Saved entries
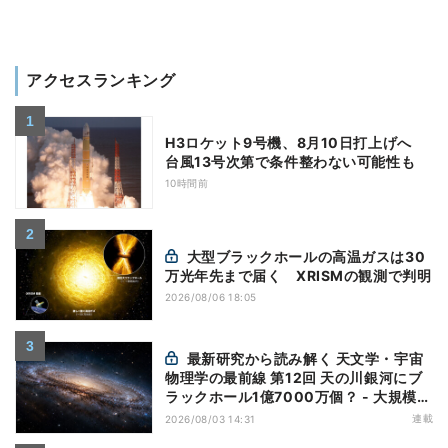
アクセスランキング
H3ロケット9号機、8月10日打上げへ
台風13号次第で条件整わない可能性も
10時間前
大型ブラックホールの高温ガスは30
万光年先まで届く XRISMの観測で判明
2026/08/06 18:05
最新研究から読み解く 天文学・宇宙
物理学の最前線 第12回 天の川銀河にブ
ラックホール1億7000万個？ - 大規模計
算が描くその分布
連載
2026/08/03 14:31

==

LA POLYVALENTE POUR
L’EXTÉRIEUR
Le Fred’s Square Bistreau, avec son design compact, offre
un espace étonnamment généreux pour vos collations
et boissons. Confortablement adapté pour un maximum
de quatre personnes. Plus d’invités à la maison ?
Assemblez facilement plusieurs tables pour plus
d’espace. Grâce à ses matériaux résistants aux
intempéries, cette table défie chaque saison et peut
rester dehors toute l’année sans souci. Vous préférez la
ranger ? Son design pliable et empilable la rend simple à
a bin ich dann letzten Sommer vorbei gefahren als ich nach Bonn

What this task involves – Would you retype the lines above from the one with "intempéries, cette table" down to the one with "a bin ich dann", word for word, both ends included and no other lines?

Exercise solution –
intempéries, cette table défie chaque saison et peut
rester dehors toute l’année sans souci. Vous préférez la
ranger ? Son design pliable et empilable la rend simple à
a bin ich dann letzten Sommer vorbei gefahren als ich nach Bonn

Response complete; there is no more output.